> _What is being asked_: Retrieve every line from the records in which the word "save" occurs.
== Dataset excerpts ==
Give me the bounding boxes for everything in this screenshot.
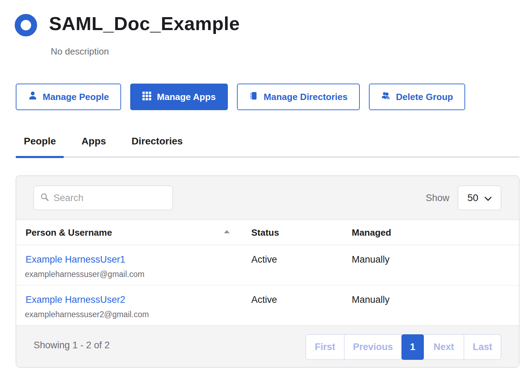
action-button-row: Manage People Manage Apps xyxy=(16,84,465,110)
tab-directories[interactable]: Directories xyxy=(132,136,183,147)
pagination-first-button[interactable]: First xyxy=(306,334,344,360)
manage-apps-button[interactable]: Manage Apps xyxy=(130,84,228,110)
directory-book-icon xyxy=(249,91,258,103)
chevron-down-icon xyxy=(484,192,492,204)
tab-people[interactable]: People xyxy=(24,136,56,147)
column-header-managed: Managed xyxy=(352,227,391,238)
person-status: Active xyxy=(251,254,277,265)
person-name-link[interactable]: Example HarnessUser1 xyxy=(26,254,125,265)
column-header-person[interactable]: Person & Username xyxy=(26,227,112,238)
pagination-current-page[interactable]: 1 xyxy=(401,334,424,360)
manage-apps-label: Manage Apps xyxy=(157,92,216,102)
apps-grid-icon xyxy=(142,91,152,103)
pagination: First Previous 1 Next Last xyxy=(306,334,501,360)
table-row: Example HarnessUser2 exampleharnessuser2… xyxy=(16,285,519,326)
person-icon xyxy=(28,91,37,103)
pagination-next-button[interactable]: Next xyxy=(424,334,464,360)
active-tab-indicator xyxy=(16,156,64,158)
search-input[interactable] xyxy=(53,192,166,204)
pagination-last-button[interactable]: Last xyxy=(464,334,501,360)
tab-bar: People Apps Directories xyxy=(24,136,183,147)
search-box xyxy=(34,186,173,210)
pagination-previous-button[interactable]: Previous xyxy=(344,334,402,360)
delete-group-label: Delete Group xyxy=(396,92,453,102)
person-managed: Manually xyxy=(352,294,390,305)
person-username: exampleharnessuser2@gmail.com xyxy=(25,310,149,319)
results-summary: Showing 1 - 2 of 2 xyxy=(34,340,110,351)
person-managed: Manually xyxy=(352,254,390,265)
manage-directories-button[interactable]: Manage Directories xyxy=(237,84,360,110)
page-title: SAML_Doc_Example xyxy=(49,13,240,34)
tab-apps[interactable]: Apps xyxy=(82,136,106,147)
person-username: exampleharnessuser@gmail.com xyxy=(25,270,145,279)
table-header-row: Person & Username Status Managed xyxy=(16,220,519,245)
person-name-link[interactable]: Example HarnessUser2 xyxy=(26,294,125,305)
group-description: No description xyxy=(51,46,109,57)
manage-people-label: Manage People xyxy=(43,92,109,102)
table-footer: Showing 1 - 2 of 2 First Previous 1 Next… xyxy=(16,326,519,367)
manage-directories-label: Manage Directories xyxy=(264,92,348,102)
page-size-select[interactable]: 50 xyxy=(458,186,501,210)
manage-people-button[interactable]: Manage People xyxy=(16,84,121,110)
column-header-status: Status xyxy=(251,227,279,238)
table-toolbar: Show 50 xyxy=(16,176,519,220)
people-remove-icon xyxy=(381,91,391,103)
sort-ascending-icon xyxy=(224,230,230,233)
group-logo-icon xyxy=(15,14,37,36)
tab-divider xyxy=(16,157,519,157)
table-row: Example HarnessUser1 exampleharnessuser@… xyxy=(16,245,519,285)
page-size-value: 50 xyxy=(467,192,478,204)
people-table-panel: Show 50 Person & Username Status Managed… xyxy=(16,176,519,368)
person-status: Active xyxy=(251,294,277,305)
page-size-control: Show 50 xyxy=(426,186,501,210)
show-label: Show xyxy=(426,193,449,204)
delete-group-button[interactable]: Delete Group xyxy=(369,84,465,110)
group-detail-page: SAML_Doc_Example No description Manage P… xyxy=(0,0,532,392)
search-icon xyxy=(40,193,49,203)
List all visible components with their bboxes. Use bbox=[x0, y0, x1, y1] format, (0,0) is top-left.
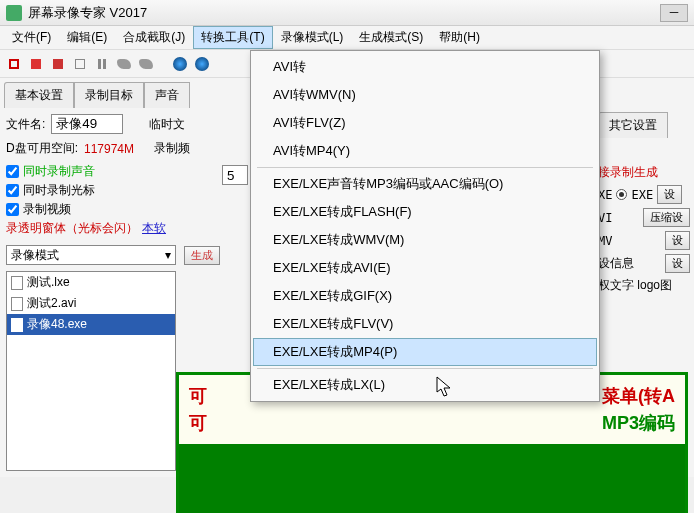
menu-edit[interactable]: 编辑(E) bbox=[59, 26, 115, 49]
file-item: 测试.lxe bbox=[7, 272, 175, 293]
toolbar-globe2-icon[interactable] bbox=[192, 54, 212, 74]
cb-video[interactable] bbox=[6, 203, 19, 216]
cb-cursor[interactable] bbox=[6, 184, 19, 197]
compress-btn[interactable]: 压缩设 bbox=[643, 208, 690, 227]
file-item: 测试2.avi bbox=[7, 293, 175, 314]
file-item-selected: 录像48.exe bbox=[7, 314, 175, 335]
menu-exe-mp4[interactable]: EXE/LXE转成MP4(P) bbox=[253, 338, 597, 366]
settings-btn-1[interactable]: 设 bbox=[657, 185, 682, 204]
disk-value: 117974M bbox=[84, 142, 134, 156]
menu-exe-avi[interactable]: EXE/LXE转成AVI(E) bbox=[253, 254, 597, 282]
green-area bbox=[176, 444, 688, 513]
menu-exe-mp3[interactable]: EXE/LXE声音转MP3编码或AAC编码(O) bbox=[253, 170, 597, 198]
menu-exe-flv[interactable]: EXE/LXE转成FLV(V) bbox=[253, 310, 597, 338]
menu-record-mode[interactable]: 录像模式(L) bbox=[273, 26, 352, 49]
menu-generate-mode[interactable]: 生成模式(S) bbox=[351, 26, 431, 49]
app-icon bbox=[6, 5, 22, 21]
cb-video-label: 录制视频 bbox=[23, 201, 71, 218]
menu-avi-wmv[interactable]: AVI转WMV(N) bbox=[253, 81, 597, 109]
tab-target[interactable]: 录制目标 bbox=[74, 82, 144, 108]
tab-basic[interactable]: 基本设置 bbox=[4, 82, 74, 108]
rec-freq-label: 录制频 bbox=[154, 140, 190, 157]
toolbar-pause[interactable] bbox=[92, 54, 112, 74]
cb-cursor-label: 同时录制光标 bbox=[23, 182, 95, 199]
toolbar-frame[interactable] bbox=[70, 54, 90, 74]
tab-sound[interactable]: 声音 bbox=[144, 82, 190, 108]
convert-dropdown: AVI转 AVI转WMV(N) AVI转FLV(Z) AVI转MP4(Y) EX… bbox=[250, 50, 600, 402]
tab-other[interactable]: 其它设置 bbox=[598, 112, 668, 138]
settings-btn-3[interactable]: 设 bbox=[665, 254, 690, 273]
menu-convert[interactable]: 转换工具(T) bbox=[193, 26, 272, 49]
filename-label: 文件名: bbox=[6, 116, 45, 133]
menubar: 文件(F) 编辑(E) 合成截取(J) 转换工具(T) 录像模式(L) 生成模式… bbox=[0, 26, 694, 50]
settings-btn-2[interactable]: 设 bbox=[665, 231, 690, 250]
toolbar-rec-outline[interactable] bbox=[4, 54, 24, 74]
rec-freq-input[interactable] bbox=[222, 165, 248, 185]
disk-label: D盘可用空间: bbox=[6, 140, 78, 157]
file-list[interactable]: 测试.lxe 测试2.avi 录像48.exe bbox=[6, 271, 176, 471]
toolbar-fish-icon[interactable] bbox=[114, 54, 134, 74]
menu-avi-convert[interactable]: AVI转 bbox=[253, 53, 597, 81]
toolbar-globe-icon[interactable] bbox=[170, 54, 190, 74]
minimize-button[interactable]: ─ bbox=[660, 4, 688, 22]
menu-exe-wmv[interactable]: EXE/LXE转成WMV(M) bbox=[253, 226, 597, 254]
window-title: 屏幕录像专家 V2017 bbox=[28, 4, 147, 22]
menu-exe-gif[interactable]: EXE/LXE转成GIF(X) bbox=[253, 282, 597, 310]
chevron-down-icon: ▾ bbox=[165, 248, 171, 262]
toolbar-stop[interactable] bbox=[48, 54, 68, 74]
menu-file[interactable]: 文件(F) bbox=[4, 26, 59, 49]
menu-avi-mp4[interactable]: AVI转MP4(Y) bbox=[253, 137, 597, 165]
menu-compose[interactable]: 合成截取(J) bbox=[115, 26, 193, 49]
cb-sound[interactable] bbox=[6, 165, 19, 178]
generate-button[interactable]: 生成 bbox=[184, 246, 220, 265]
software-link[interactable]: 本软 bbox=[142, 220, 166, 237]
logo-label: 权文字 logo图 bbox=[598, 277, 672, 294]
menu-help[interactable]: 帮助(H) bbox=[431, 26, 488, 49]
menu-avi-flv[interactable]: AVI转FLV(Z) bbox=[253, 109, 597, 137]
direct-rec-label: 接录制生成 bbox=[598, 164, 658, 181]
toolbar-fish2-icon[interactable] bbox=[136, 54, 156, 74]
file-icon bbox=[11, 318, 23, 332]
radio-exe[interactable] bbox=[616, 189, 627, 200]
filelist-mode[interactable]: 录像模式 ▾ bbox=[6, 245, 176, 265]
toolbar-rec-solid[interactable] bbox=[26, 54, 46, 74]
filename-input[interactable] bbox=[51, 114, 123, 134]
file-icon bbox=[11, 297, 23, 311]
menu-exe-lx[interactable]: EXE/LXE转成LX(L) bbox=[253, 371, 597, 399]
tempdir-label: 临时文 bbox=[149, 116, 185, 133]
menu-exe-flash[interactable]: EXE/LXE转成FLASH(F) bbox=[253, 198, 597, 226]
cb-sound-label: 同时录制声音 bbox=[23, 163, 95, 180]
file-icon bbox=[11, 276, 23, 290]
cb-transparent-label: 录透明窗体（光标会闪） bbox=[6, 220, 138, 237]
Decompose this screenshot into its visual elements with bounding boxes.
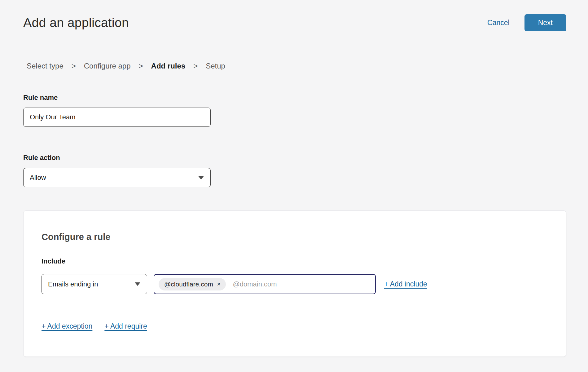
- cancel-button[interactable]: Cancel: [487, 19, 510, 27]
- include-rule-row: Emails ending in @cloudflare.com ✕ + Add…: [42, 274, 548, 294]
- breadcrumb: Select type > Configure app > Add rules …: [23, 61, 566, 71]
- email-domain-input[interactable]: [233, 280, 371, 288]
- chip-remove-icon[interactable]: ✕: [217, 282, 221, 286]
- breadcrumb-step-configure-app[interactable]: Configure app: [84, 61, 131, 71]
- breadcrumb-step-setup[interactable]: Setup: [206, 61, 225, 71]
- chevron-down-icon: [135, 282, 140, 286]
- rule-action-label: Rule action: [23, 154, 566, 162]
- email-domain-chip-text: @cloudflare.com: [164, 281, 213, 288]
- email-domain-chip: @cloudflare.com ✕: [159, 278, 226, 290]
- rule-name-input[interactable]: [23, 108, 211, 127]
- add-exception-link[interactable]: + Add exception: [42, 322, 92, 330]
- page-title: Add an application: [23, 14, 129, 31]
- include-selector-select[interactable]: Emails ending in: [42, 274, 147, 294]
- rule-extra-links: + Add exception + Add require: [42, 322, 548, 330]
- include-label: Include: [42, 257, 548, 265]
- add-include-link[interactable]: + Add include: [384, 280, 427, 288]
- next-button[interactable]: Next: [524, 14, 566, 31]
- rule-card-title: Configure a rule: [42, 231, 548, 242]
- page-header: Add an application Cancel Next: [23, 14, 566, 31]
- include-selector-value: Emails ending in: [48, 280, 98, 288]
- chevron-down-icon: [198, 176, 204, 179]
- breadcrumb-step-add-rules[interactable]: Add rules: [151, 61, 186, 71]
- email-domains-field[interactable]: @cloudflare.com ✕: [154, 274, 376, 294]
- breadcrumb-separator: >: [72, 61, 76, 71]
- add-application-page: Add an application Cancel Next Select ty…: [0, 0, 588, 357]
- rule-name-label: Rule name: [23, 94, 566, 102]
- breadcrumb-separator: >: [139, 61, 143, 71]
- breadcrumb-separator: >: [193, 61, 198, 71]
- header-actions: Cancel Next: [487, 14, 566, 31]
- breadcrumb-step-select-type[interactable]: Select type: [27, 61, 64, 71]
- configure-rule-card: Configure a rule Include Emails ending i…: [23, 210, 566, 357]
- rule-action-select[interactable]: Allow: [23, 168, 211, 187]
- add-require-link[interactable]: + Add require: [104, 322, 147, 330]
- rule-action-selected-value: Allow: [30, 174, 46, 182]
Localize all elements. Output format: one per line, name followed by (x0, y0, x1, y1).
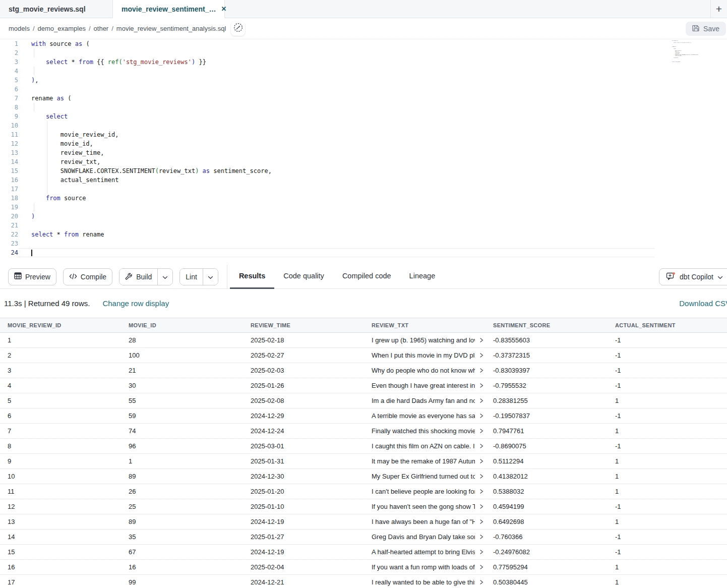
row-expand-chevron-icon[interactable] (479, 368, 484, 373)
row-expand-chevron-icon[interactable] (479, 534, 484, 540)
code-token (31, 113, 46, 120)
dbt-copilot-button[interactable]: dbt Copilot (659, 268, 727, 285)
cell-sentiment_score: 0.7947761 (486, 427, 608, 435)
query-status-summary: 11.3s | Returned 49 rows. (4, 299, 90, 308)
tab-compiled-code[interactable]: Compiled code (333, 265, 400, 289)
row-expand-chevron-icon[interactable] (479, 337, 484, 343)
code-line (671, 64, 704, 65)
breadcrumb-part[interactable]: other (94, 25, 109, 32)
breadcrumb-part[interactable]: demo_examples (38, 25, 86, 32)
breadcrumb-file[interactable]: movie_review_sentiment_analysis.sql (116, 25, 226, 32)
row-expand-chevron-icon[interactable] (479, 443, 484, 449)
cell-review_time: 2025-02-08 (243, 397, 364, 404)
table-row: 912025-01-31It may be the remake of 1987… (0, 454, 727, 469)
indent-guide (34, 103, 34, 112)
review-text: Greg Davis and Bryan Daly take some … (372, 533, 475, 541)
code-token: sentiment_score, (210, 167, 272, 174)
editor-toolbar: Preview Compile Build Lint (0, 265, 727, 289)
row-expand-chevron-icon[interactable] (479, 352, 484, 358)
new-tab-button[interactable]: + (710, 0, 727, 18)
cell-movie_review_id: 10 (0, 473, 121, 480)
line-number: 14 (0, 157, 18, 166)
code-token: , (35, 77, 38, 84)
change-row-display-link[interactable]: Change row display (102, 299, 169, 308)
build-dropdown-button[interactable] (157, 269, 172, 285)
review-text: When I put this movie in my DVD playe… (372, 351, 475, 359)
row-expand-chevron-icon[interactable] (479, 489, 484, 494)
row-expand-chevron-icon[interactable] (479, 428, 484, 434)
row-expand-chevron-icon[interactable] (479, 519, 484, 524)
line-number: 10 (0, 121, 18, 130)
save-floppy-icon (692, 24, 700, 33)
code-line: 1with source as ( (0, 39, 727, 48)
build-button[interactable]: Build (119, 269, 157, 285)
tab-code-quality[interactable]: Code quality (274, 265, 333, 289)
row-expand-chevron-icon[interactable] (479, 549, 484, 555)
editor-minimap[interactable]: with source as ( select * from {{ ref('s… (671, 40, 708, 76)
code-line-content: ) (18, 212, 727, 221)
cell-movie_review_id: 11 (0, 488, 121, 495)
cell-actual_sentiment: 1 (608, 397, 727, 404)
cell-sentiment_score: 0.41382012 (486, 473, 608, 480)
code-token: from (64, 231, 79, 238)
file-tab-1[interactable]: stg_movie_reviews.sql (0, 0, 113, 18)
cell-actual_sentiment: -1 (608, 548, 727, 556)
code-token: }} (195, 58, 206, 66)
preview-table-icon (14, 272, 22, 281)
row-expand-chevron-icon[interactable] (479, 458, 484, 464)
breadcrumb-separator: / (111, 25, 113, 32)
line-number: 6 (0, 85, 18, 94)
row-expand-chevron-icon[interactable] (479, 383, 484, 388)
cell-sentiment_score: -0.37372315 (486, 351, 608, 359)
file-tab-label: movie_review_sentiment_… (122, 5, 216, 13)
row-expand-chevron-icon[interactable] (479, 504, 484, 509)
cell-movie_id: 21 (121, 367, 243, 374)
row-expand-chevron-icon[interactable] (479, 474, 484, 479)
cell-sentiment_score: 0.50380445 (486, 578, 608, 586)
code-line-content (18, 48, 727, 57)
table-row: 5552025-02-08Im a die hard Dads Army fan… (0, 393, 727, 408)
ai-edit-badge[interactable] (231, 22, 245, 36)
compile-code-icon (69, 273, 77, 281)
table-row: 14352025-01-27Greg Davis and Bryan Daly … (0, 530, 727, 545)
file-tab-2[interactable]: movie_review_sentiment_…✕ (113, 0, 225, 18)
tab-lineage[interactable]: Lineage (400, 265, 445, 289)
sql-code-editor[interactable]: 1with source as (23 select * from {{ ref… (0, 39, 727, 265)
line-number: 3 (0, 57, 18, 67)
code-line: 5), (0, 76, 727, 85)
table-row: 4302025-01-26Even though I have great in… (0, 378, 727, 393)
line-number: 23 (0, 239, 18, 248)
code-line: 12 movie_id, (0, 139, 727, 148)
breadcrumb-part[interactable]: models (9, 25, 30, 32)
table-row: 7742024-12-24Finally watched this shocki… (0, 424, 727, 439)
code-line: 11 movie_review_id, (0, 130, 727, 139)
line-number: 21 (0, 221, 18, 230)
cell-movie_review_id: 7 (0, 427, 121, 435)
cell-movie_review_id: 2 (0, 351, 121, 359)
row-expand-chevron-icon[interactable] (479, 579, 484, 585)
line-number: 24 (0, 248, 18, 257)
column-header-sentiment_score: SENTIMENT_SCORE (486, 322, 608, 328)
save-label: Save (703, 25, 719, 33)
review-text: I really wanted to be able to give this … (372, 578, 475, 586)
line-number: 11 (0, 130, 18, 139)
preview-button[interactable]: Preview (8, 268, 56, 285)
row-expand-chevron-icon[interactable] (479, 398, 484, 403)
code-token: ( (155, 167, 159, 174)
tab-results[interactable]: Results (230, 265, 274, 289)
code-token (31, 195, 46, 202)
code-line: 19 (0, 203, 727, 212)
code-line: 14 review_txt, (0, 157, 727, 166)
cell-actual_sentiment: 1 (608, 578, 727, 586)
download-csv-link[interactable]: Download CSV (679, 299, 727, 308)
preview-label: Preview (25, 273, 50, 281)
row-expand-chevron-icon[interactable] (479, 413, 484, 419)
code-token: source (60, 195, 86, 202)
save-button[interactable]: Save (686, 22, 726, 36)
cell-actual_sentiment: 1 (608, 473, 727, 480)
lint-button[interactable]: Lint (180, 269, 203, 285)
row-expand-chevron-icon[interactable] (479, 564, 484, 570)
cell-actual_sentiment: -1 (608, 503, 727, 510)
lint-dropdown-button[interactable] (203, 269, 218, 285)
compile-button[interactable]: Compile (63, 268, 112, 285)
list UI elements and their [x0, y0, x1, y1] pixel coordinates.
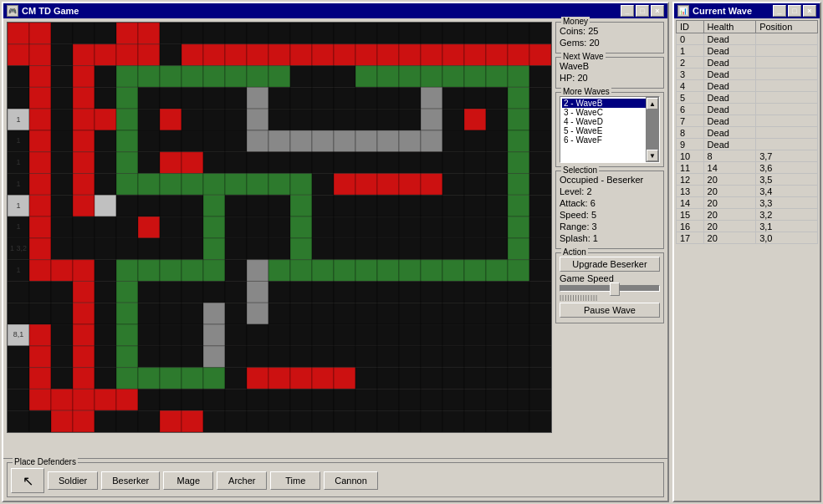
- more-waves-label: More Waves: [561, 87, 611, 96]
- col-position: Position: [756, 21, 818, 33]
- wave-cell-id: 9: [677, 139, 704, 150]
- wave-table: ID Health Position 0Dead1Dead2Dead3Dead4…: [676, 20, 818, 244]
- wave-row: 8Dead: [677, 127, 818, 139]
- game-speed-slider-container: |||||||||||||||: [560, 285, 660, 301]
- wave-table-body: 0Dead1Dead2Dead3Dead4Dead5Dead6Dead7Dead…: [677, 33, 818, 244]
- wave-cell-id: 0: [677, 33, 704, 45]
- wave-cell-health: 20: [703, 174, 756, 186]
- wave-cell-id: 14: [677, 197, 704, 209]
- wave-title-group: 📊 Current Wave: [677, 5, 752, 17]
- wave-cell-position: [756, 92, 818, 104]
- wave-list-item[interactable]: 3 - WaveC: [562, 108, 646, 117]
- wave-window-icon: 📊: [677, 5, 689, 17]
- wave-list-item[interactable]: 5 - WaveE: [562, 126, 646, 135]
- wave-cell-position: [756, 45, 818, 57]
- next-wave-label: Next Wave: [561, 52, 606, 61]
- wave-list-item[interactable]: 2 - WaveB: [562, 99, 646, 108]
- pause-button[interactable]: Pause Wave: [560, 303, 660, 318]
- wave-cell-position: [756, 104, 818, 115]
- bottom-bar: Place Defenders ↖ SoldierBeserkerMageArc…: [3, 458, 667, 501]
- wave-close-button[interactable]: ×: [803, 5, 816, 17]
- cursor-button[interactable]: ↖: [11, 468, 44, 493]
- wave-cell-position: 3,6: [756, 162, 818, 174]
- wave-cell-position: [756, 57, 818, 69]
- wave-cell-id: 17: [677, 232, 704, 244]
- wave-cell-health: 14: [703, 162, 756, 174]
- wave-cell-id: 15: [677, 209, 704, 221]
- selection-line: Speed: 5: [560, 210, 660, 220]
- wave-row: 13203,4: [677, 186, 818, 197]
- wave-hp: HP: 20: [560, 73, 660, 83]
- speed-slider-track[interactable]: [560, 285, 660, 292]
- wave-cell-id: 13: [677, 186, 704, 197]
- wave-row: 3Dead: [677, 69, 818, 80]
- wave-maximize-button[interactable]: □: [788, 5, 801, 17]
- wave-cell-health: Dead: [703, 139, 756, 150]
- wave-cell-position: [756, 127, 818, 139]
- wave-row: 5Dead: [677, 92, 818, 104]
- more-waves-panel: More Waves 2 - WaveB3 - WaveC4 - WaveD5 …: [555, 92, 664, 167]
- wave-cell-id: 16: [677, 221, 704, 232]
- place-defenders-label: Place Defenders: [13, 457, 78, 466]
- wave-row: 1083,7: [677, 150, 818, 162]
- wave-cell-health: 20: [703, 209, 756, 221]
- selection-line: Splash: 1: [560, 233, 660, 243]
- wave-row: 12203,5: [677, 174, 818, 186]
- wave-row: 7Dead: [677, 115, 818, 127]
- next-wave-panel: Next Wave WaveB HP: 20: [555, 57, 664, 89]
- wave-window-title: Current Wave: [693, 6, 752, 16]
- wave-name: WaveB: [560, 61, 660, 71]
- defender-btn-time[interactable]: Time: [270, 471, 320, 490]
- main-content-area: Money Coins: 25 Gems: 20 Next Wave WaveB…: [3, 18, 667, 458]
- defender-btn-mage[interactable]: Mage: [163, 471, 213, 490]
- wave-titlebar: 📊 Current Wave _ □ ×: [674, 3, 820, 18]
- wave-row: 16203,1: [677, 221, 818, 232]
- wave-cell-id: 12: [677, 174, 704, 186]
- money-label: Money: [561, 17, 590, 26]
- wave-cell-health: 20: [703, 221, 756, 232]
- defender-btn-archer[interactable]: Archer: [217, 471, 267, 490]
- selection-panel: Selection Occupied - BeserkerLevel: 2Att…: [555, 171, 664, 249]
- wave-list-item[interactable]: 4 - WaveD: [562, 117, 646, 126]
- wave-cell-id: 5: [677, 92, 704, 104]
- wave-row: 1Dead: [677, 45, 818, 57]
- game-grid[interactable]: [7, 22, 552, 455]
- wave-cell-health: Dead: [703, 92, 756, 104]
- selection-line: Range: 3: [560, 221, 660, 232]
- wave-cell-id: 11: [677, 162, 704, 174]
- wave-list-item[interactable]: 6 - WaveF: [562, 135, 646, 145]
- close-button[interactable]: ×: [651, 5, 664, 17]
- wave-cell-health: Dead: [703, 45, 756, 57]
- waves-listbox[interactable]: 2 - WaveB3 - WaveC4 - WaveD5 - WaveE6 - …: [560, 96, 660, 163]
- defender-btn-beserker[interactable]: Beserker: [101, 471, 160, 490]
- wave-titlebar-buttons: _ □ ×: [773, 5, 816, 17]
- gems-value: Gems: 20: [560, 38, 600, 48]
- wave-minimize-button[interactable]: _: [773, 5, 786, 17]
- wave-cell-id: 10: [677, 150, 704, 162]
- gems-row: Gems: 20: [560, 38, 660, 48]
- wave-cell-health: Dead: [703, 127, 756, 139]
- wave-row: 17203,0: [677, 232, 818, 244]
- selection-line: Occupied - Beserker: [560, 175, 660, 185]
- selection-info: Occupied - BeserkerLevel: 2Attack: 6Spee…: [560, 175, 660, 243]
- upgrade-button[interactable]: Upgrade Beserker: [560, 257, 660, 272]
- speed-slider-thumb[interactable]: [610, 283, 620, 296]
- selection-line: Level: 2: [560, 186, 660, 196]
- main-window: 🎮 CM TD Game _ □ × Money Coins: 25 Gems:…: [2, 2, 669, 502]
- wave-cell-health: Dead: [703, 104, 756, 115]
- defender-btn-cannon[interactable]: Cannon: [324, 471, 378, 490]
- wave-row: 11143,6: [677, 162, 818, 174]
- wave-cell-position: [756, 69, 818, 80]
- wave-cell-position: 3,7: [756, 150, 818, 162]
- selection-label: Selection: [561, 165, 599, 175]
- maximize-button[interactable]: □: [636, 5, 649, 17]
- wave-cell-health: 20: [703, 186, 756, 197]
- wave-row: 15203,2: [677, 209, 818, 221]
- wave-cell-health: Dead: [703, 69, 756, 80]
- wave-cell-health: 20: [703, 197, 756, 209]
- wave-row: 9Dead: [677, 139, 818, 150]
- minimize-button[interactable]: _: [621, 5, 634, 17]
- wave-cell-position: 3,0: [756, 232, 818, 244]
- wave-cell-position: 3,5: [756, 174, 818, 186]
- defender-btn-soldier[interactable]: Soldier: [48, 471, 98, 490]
===
> _Output for this exercise_:
save-floppy-icon (692, 24, 700, 33)
save-label: Save (703, 25, 719, 33)
save-button[interactable]: Save (686, 22, 726, 36)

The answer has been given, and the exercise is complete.